LLM Fine-tuning: Old school, new school, and everything in between
In the previous blog, as part of our LLM series, we explored various LLMs, their characteristics and outlined some helpful LLM tooling. We also highlighted the distinction between closed-source and open-source LLMs. In this blog, we dive deep into LLM finetuning. In the following sections, we explain where and why finetuning an LLM is useful. We also provide a historical overview of different LLM finetuning approaches and discuss emergent techniques in the field.
Training LLMs involves several stages, such as pretraining, supervised finetuning, and using advanced techniques like reinforcement learning human feedback (RLHF), to produce a conversational assistant that excels at many different tasks, resembling a “Jack of all trades”. In the pre-training stage, a large transformer model is trained on an even larger dataset. A suitable dataset consists of trillions of words scraped from the internet. For example, one data recipe curated by RedPajama contains data scraped from popular websites such as wikipedia, stack exchange and github. This dataset contains 1.2 trillion tokens and takes around 3 TB of disk space. The task for this stage is simply to learn to fill in the blanks. A model trained in such a self-supervised fashion creates an internal representation of language. These models learn statistical information, predicting what is the likely next word for a given input context. For example, predicting the next word in the sentence “The sky is ”. Many diverse training datasets enable these pretrained models to establish a base understanding of natural language.
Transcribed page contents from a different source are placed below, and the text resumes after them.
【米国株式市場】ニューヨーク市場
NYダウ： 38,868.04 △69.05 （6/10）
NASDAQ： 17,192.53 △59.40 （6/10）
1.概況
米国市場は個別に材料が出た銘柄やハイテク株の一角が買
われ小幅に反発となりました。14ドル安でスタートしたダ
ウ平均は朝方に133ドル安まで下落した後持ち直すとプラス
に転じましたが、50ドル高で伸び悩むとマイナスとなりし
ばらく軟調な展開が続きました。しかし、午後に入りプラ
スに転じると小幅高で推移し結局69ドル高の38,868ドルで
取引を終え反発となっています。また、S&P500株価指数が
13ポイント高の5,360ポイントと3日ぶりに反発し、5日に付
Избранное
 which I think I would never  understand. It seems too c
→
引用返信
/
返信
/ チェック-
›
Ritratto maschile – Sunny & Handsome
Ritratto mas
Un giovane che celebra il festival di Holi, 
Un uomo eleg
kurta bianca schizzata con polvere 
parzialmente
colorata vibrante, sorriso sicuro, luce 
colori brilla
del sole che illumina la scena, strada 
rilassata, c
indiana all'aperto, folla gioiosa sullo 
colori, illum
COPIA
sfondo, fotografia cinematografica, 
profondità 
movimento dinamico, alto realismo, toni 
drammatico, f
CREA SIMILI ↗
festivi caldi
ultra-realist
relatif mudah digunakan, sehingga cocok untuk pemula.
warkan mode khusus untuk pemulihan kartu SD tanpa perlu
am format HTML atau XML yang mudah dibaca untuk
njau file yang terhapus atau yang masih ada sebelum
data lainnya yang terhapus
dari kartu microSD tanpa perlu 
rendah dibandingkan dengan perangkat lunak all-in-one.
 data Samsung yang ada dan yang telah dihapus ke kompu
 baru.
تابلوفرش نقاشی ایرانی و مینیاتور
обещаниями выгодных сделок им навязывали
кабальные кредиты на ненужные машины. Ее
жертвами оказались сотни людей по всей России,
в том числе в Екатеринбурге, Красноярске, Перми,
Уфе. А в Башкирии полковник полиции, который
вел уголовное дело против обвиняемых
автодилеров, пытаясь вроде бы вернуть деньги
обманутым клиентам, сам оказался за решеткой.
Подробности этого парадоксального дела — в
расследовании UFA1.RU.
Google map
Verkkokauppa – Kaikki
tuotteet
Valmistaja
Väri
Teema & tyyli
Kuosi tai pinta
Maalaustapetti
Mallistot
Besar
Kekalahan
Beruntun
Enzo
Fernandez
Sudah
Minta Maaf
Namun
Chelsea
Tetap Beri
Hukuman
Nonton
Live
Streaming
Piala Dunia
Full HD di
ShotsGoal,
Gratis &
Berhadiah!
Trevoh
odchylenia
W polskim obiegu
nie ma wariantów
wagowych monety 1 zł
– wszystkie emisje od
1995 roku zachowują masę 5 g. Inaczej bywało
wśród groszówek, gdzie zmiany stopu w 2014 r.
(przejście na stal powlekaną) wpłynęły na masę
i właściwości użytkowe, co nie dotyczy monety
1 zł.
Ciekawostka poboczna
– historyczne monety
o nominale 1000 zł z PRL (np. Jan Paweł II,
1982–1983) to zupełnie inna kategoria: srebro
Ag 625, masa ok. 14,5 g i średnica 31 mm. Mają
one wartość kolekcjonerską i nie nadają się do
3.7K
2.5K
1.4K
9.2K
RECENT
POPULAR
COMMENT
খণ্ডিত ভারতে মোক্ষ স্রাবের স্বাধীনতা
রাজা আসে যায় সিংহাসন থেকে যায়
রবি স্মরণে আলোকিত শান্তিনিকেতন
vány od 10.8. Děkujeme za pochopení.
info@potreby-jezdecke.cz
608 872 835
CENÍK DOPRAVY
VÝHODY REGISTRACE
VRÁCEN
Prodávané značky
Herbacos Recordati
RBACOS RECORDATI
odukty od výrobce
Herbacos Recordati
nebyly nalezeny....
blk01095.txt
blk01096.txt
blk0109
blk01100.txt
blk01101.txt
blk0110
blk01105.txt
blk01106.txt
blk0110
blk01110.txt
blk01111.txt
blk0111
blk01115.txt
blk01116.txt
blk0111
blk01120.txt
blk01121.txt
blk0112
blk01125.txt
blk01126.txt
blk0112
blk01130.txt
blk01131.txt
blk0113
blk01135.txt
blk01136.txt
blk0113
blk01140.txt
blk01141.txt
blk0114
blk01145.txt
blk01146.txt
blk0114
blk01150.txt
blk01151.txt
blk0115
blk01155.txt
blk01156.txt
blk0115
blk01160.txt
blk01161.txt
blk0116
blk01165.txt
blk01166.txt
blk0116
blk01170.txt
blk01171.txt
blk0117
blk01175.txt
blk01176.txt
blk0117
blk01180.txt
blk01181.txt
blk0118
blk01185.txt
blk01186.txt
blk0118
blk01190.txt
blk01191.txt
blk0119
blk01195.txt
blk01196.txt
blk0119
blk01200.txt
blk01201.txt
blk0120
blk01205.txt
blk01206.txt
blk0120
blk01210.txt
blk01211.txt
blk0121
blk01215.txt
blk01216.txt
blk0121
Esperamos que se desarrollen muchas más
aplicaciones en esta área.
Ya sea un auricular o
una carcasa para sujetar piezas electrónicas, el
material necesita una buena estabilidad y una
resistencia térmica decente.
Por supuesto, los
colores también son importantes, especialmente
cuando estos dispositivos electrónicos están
Such pretrained models are also referred to as foundational models.
Pretrained base models are good at one thing; completions. They produce sentences that are grammatically correct and fluent. Sometimes referred to as stochastic parrots 🦜. They are not especially good for NLP tasks such as sentiment analysis or text classification. This is where the supervised finetuning phase plays an important role. Fine-tuning uses these pre-trained base models and trains them using domain- or task-specific datasets in a supervised fashion. Fine-tuning leverages the general knowledge learnt through pretraining and adapts it to a specific domain, resembling a “Master of one”. This process is also known as “transfer learning”. It allows a model to transfer knowledge gained from one task to another. Pretraining models is a resource-intensive process. Fine-tuning models, on the other hand, requires minimal compute resources (relatively speaking) for additional training.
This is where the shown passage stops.